• **Problem details**
Copy every record word for word.

======== Exercise input ========

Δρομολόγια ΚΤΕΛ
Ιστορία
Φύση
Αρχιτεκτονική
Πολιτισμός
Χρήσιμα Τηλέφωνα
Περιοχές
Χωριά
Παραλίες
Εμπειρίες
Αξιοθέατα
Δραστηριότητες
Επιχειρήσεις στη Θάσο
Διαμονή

========

• **Result of this task**
Δρομολόγια ΚΤΕΛ
Ιστορία
Φύση
Αρχιτεκτονική
Πολιτισμός
Χρήσιμα Τηλέφωνα
Περιοχές
Χωριά
Παραλίες
Εμπειρίες
Αξιοθέατα
Δραστηριότητες
Επιχειρήσεις στη Θάσο
Διαμονή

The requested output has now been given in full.